One form of biofeedback known as biofeedback-assisted stress management (BFSM) is especially geared towards managing cardiovascular diseases. It aim to lower over-activation of the autonomic nervous system. (Over-activation can negatively affect the heart.) This therapy model could reduce psychological stress, improve quality of life and improve clinical status in people with heart disease. A 2011 study published in the Cleveland Clinic Journal of Medicine suggests that use of BFSM by heart failure clients may actually cause cellular and molecular remodeling of the failing heart, change abnormal heart rate variability and have a positive impact on side effects due to suffering from a serious chronic disease.
6. Reduces Hyperarousal & Trouble Sleeping
Electroencephalography (EEG) feedback is now commonly used to control symptoms of hyperarousal, including insomnia and ADHD symptoms. (Hyperarousal is a class of symptoms that often impact people living with PTSD.)
Research conducted in 2011 by the Department of Psychophysiology at Helfgott Research Institute in Oregon found that two forms of neurofeedback treatments (sensorimotor protocol and a sequential, quantitative EEG model) successfully demonstrated usefulness for treating insomnia symptoms.
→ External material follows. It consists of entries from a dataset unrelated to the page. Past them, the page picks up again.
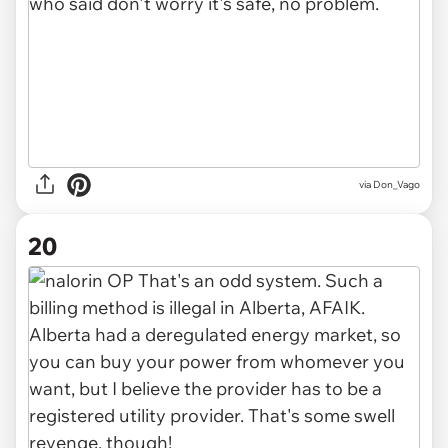
via Don_Vago
20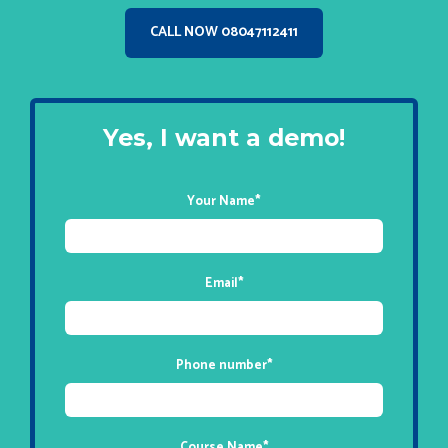
CALL NOW 08047112411
Yes, I want a demo!
Your Name
*
Email
*
Phone number
*
Course Name
*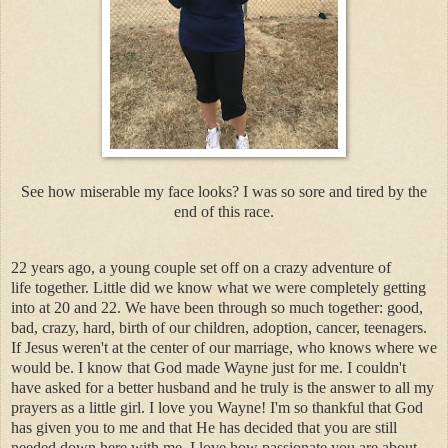
See how miserable my face looks? I was so sore and tired by the
end of this race.
22 years ago, a young couple set off on a crazy adventure of
life together. Little did we know what we were completely getting
into at 20 and 22. We have been through so much together: good,
bad, crazy, hard, birth of our children, adoption, cancer, teenagers.
If Jesus weren't at the center of our marriage, who knows where we
would be. I know that God made Wayne just for me. I couldn't
have asked for a better husband and he truly is the answer to all my
prayers as a little girl. I love you Wayne! I'm so thankful that God
has given you to me and that He has decided that you are still
needed down here with me. I love how passionate you are about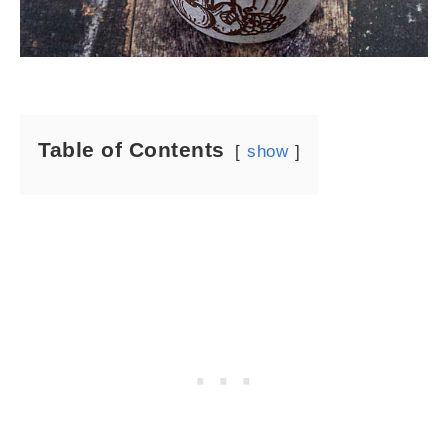
Table of Contents
show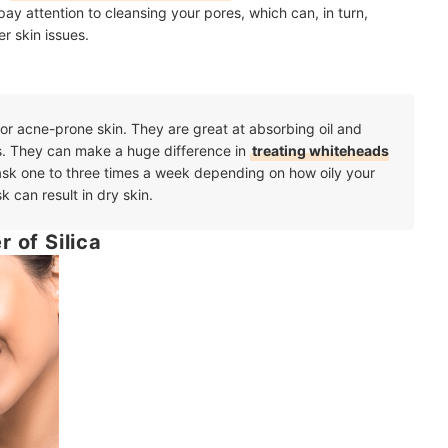
ay attention to cleansing your pores, which can, in turn,
r skin issues.
 or acne-prone skin. They are great at absorbing oil and
s. They can make a huge difference in
treating whiteheads
ask one to three times a week depending on how oily your
k can result in dry skin.
 of Silica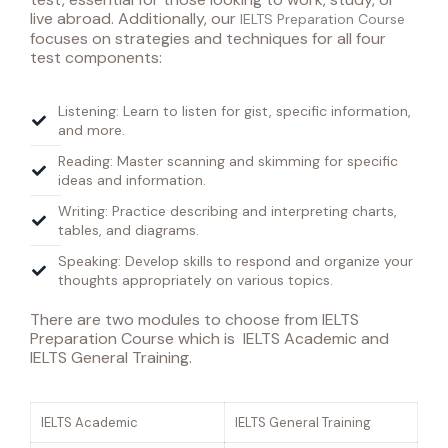
live abroad. Additionally, o
ur
IELTS Preparation Course
focuses
on strategies and techniques for all four
test components:
Listening: Learn to listen for gist, specific information,
and more.
Reading: Master scanning and skimming for specific
ideas and information.
Writing: Practice describing and interpreting charts,
tables, and diagrams.
Speaking: Develop skills to respond and organize your
thoughts appropriately on various topics.
There are two modules to choose from IELTS
Preparation Course which is IELTS Academic and
IELTS General Training.
IELTS Academic
IELTS General Training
After undergoing 20 15-minute biofeedback sessions, both groups experienced significant decreases in dysfunctional symptoms like daytime sleepiness and hyperarousal during the night. The study participants also reported significant improvements in scores on several insomnia measurement scales (Insomnia Severity Index, Pittsburgh Sleep Quality Inventory , PSQI Sleep Efficiency Test, and Quality of Life Inventory).
History of Biofeedback Therapy & Interesting Facts
Biofeedback has been in clinical use since at least the 1970s, and originated out of HArvard in 1908 to help improve self-control of physiological functions. Biofeedback machines have come a long way, but for at least four decades, biofeedback learning has focused on tracking brainwaves, muscle tension, temperature, sleep and the cardiovascular system.
The National Institute of Complementary and Alternative Medicine considers biofeedback to be an effective mind–body therapy. Surveys now show that in the U.S alone, approximately 58 percent of adults and 19 percent of children are using some form of alternative therapy that draws on principles of biofeedback training. For example, meditation training, yoga, self-imagery practices and deep breathing exercises all include elements of learning through feedback and reinforcement.
Biofeedback vs. Neurofeedback
- Neurofeedback is one specific type of biofeedback therapy. In fact, in the U.S, it’s currently the most widely available and popular form of biofeedback training. We offer a patented and advanced form of Neurofeedback here at Tucson BIofeedback. Learn More about Neurofeedback
- Electroencephalography (EEG) feedback is another way to refer to “neurofeedback.” Neurofeedback is basically a type of biofeedback that measures brain waves (electrical brain activity) using electrodes on the head.
- A key principle of neurofeedback is that electrical “oscillations” (such as theta waves or beta waves) influence awareness, arousal and ability to function — and that dysfunctional activities in certain key regions of the brain correlate with mental disorders.
- Like other forms of biofeedback, neurofeedback addresses problems that are made worse from stress and brain deregulation. These include: anxiety-depression spectrum disorders, attention deficits and behavioral disorders, sleep disorders, headaches and migraines, PMS and emotional disturbances.